7. Indeed we are conscious of tire pronouncement of the Honourable Supreme Court in M.Y. Electronics Industries v. Government of Pakistan (1998 SCMR 1404), where their Lordships drew a distinction to the effect that whereas the withdrawal of exemption would also affect concluded contracts in view of section 31-A of the Customs Act, but the doctrine of Promissory Estoppel would operate upon exemption from payment of sales tax. It seems that pursuant to the aforesaid judgment the legislature clarified the legal position by inserting the words "including section 31-A before the word Customs Act" in section 6(1) of the Sales Tax Act through the Finance Act, 1998 and 5 subsequently incorporated section 6(1-A) stipulating that the aforesaid incorporation shall always be deemed to have been made and no person could claim any exemption, adjustment or refund in the absence of such provision or as a consequence of any judgment of a Court or authority or grounds of promissory estoppel.

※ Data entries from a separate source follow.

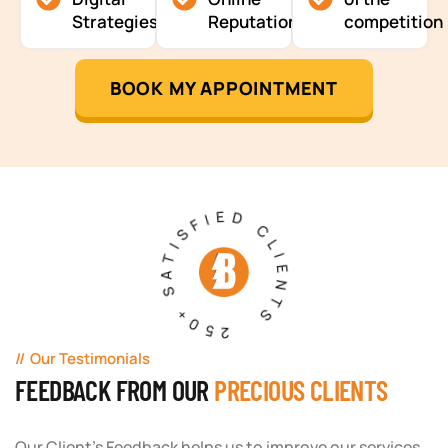
Strategies
Reputation
competition
BOOK MY APPOINTMENT
250+ SATISFIED CLIENTS
Our Testimonials
FEEDBACK FROM OUR
PRECIOUS CLIENTS
Our Client's Feedback helps us to improve our services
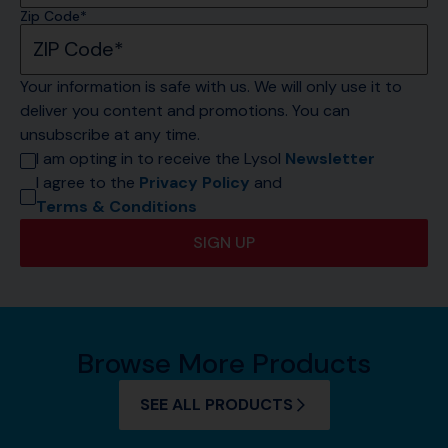
Zip Code*
Your information is safe with us. We will only use it to 
deliver you content and promotions. You can 
unsubscribe at any time.
I am opting in to receive the Lysol 
Newsletter
I agree to the 
Privacy Policy
 and 
Terms & Conditions
SIGN UP
Browse More Products
SEE ALL PRODUCTS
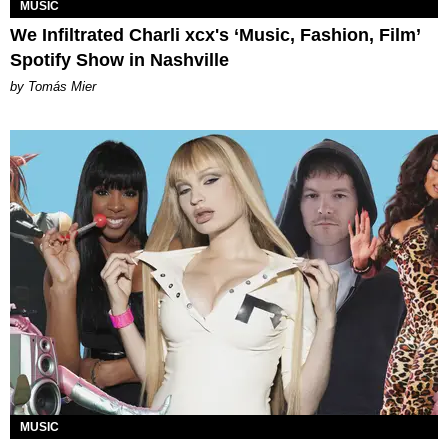
MUSIC
We Infiltrated Charli xcx's ‘Music, Fashion, Film’
Spotify Show in Nashville
by Tomás Mier
MUSIC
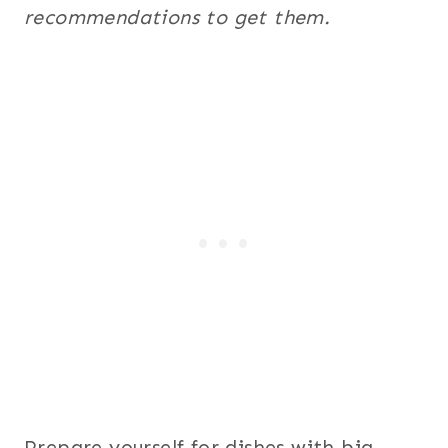
recommendations to get them.
Prepare yourself for dishes with big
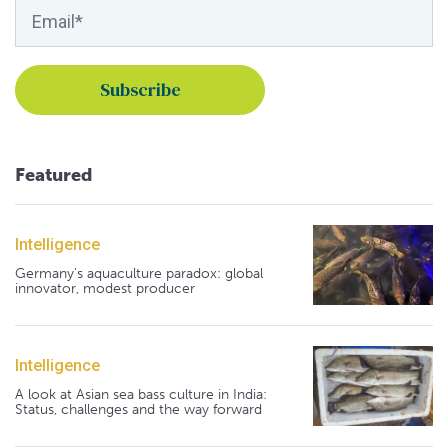
Featured
Intelligence
Germany's aquaculture paradox: global
innovator, modest producer
Intelligence
A look at Asian sea bass culture in India:
Status, challenges and the way forward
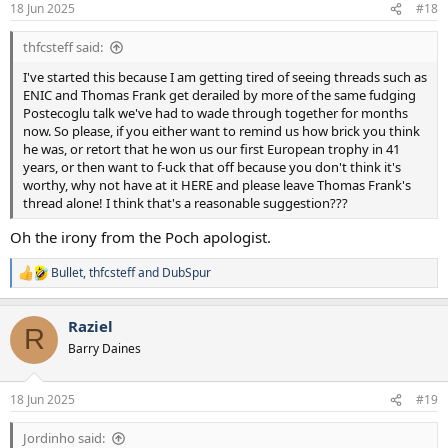
18 Jun 2025
#18
s
:
thfcsteff said:
I've started this because I am getting tired of seeing threads such as
ENIC and Thomas Frank get derailed by more of the same fudging
Postecoglu talk we've had to wade through together for months
now. So please, if you either want to remind us how brick you think
he was, or retort that he won us our first European trophy in 41
years, or then want to f-uck that off because you don't think it's
worthy, why not have at it HERE and please leave Thomas Frank's
thread alone! I think that's a reasonable suggestion???
Oh the irony from the Poch apologist.
Bullet
,
thfcsteff
and
DubSpur
R
e
a
Raziel
c
R
t
Barry Daines
i
o
n
18 Jun 2025
#19
s
:
Jordinho said:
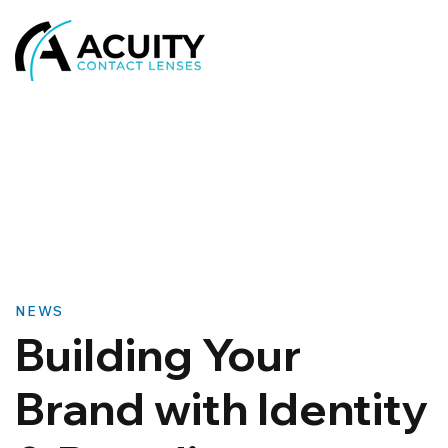
NEWS
Building Your
Brand with Identity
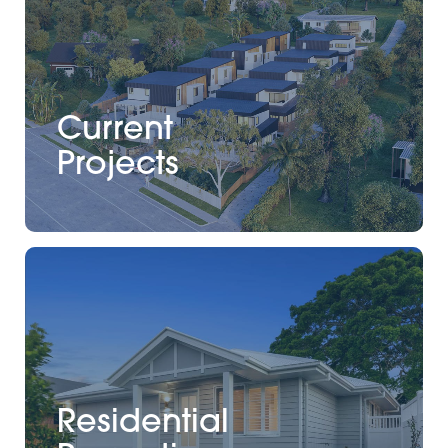
Current
Projects
Residential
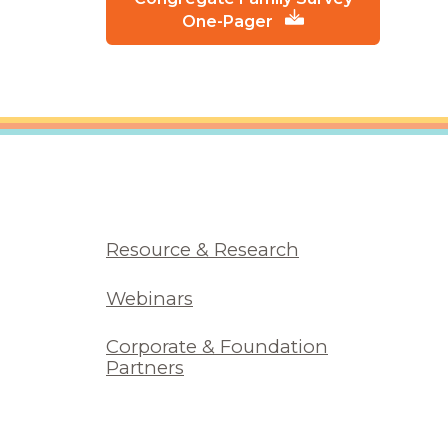
One-Pager
Resource & Research
Webinars
Corporate & Foundation
Partners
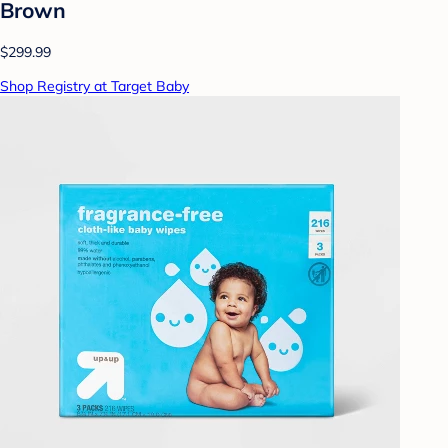
Brown
$299.99
Shop Registry at Target Baby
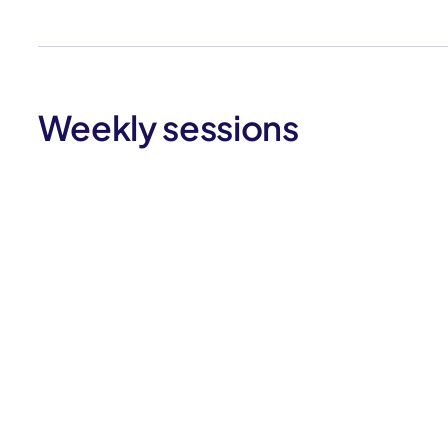
Weekly sessions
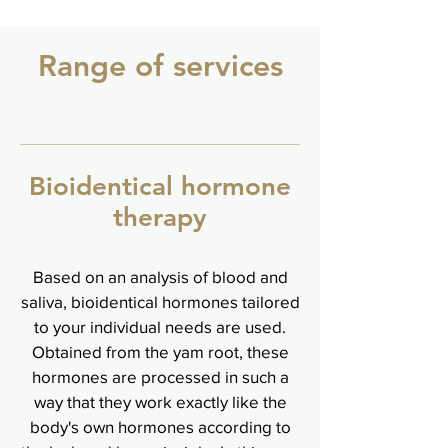
Range of services
Bioidentical hormone
therapy
Based on an analysis of blood and
saliva, bioidentical hormones tailored
to your individual needs are used.
Obtained from the yam root, these
hormones are processed in such a
way that they work exactly like the
body's own hormones according to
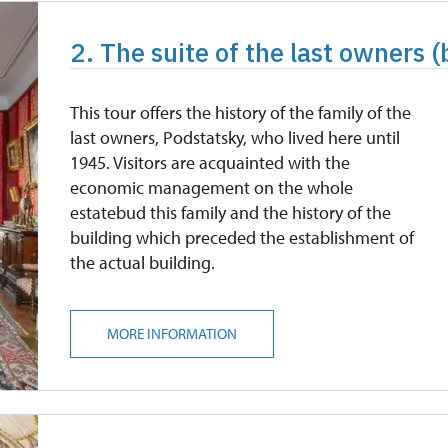
2. The suite of the last owners (
This tour offers the history of the family of the
last owners, Podstatsky, who lived here until
1945. Visitors are acquainted with the
economic management on the whole
estatebud this family and the history of the
building which preceded the establishment of
the actual building.
MORE INFORMATION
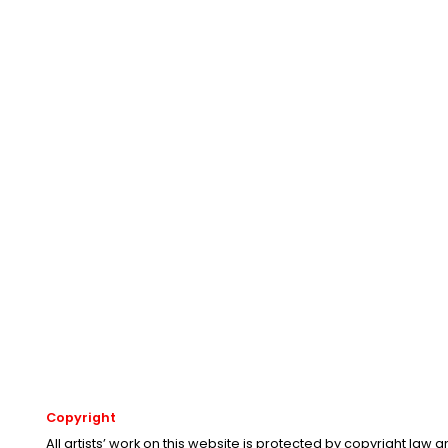
Copyright
All artists’ work on this website is protected by copyright law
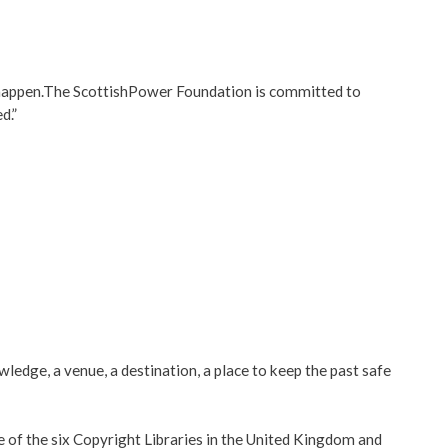
it happen.The ScottishPower Foundation is committed to
d.”
ledge, a venue, a destination, a place to keep the past safe
ne of the six Copyright Libraries in the United Kingdom and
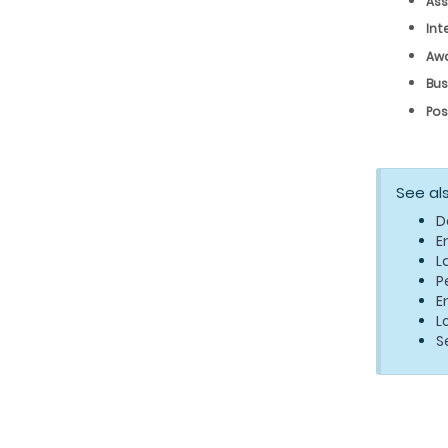
Ass
Int
Aw
Bus
Pos
See al
D
E
L
P
E
L
S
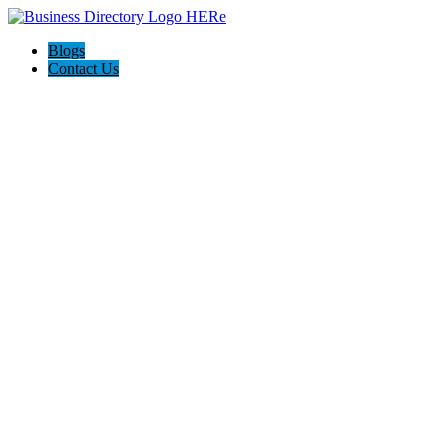
Blogs
Contact Us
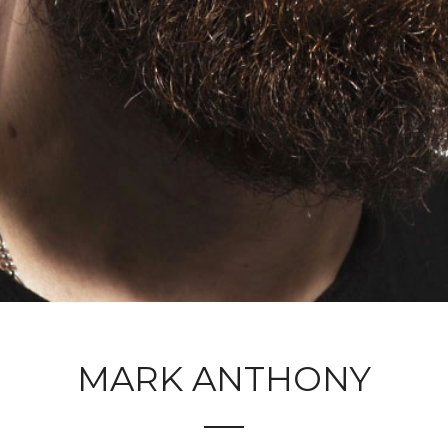
MARK ANTHONY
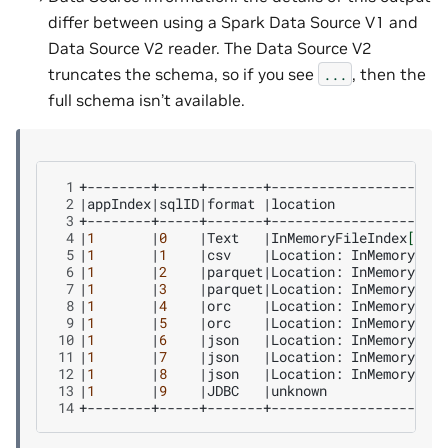
differ between using a Spark Data Source V1 and
Data Source V2 reader. The Data Source V2
truncates the schema, so if you see
, then the
...
full schema isn’t available.
 1
 2
|
appIndex
|
sqlID
|
format
|
location
 3
 4
|
1
|
0
|
Text
|
InMemoryFileIndex
[
file
 5
|
1
|
1
|
csv
|
Location:
InMemoryFile
 6
|
1
|
2
|
parquet
|
Location:
InMemoryFile
 7
|
1
|
3
|
parquet
|
Location:
InMemoryFile
 8
|
1
|
4
|
orc
|
Location:
InMemoryFile
 9
|
1
|
5
|
orc
|
Location:
InMemoryFile
10
|
1
|
6
|
json
|
Location:
InMemoryFile
11
|
1
|
7
|
json
|
Location:
InMemoryFile
12
|
1
|
8
|
json
|
Location:
InMemoryFile
13
|
1
|
9
|
JDBC
|
unknown
14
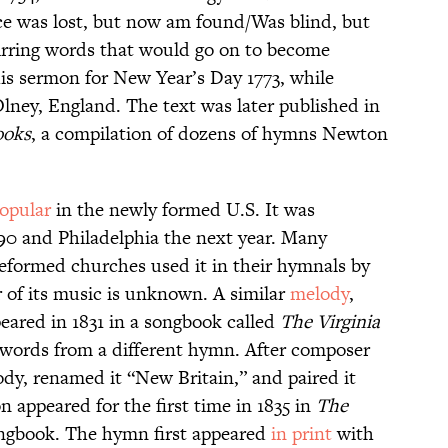
nce was lost, but now am found/Was blind, but
stirring words that would go on to become
s sermon for New Year’s Day 1773, while
Olney, England. The text was later published in
ooks
, a compilation of dozens of hymns Newton
opular
in the newly formed U.S. It was
90 and Philadelphia the next year. Many
Reformed churches used it in their hymnals by
r of its music is unknown. A similar
melody
,
eared in 1831 in a songbook called
The Virginia
h words from a different hymn. After composer
y, renamed it “New Britain,” and paired it
 appeared for the first time in 1835 in
The
ongbook. The hymn first appeared
in print
with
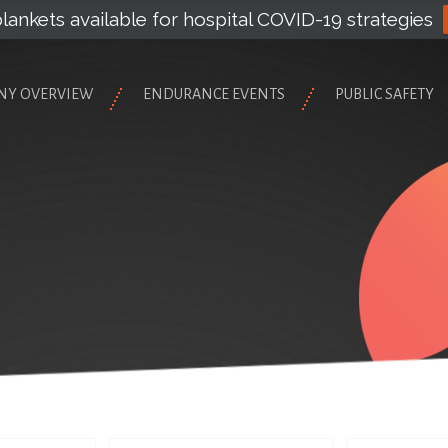
lankets available for hospital COVID-19 strategies
NY OVERVIEW
ENDURANCE EVENTS
PUBLIC SAFETY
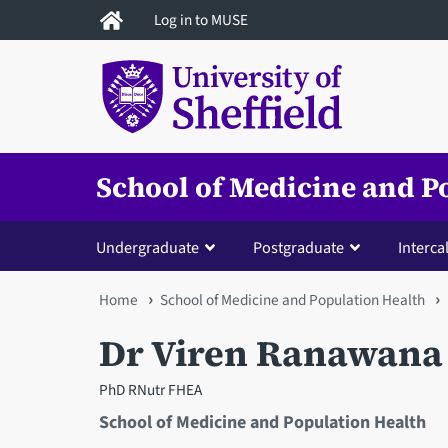
Skip
Log in to MUSE
to
main
content
School of Medicine and P
Undergraduate
Postgraduate
Interca
You
Home
School of Medicine and Population Health
are
Dr Viren Ranawana
here
PhD RNutr FHEA
School of Medicine and Population Health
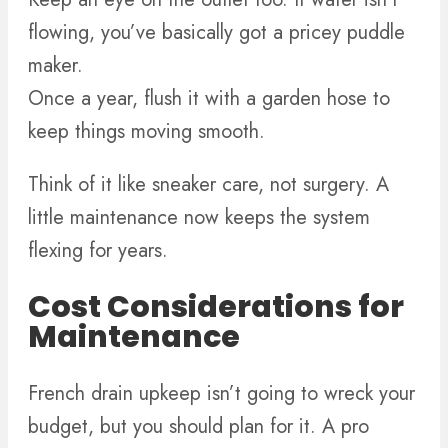
flowing, you’ve basically got a pricey puddle
maker.
Once a year, flush it with a garden hose to
keep things moving smooth.
Think of it like sneaker care, not surgery. A
little maintenance now keeps the system
flexing for years.
Cost Considerations for
Maintenance
French drain upkeep isn’t going to wreck your
budget, but you should plan for it. A pro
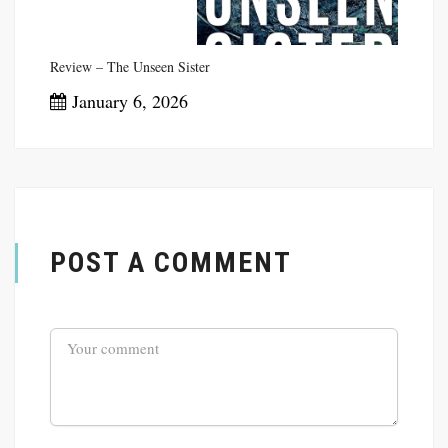
Review – The Unseen Sister
January 6, 2026
POST A COMMENT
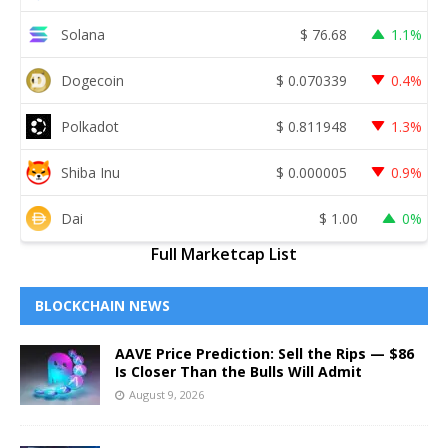
Solana
$
76.68
1.1%
Dogecoin
$
0.070339
0.4%
Polkadot
$
0.811948
1.3%
Shiba Inu
$
0.000005
0.9%
Dai
$
1.00
0%
Full Marketcap List
BLOCKCHAIN NEWS
AAVE Price Prediction: Sell the Rips — $86
Is Closer Than the Bulls Will Admit
August 9, 2026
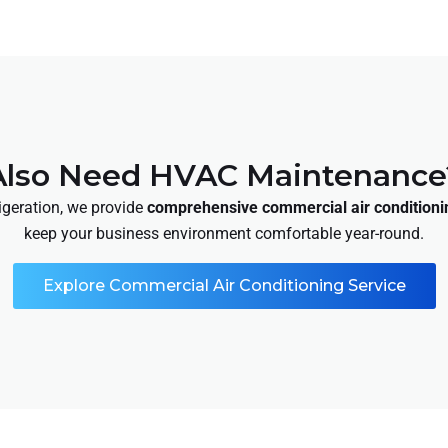
Also Need HVAC Maintenance
rigeration, we provide
comprehensive commercial air conditioni
keep your business environment comfortable year-round.
Explore Commercial Air Conditioning Service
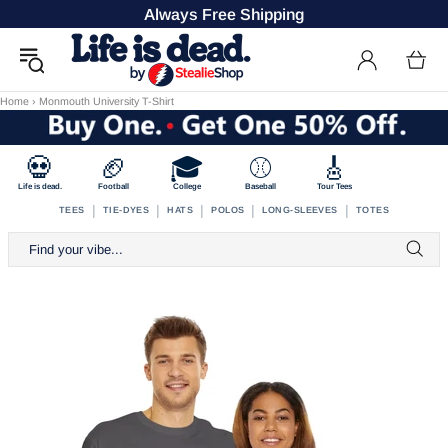
Always Free Shipping
Home
›
Monmouth University T-Shirt
💀
🏈
🎓
⚾
🎸
Life is dead.
Football
College
Baseball
Tour Tees
|
|
|
|
|
TEES
TIE-DYES
HATS
POLOS
LONG-SLEEVES
TOTES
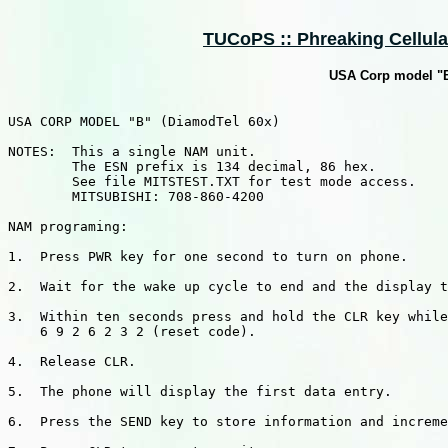
TUCoPS :: Phreaking Cellular
USA Corp model "B
USA CORP MODEL "B" (DiamodTel 60x)

NOTES:  This a single NAM unit.

        The ESN prefix is 134 decimal, 86 hex.

        See file MITSTEST.TXT for test mode access.

        MITSUBISHI: 708-860-4200

NAM programing:

1.  Press PWR key for one second to turn on phone.

2.  Wait for the wake up cycle to end and the display t
3.  Within ten seconds press and hold the CLR key while
    6 9 2 6 2 3 2 (reset code).

4.  Release CLR.

5.  The phone will display the first data entry.

6.  Press the SEND key to store information and increme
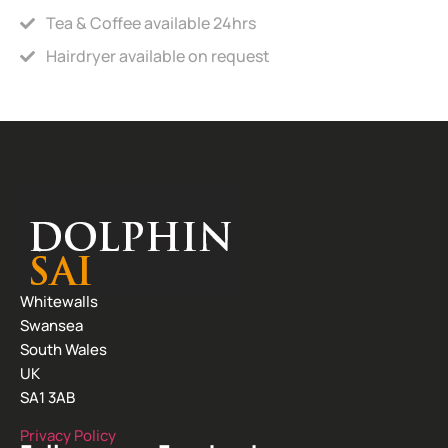
Tea & Coffee available 24hrs
Hairdryer available on request
Whitewalls
Swansea
South Wales
UK
SA1 3AB
Privacy Policy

8. In view of the above legal position it appears that the provision of section 31-A of the Customs Act, the incorporated section 6 of the Sales Tax Act for the purpose of payability of the tax are equally applicable to sales tax except to the extent that past and closed transactions could to be reopened. The petitioner could not even claim the benefit of the exemption on the yardstick of `past and closed transaction laid down by the Supreme Court in Molasses Trading Company v. Federation of Pakistan (1993 SCMR 1905) inasmuch as there is nothing to show that bills of entry, (the date of filing whereof, determines the liability rate of tax payable under sections (5 and 6) were filed prior to the withdrawal of certain exemption vide notification, dated 12-9-1992. The petitioner's contention with respect to the sales tax therefore, is also untenable.
9. As regards the plea that the imported goods in fact belonged to the respondent No.5 the petitioners were acting merely as their agents, we regret there is nothing on record to support this contention. The documents placed on record only show Toyota Ravi Motors stated to be the authorized dealers of the petitioner had entered into contract for sale 250 vehicles at an agreed price required to be supplied upto a particular date. In fulfillment of such contractual obligation the petitioner imported some vehicles from Japan against an import licence issued to them. The vehicles were apparently cleared through bill of entry filed by the petitioners in their own name. As such there is nothing to show that the petitioners were acting as agents of the respondent No.5 and section 3(3)(b) of the Sales Tax Act, mandates that the persons importing the goods shall be liable to pay Sales Tax irrespective of who the eventual consumer/beneficiary is.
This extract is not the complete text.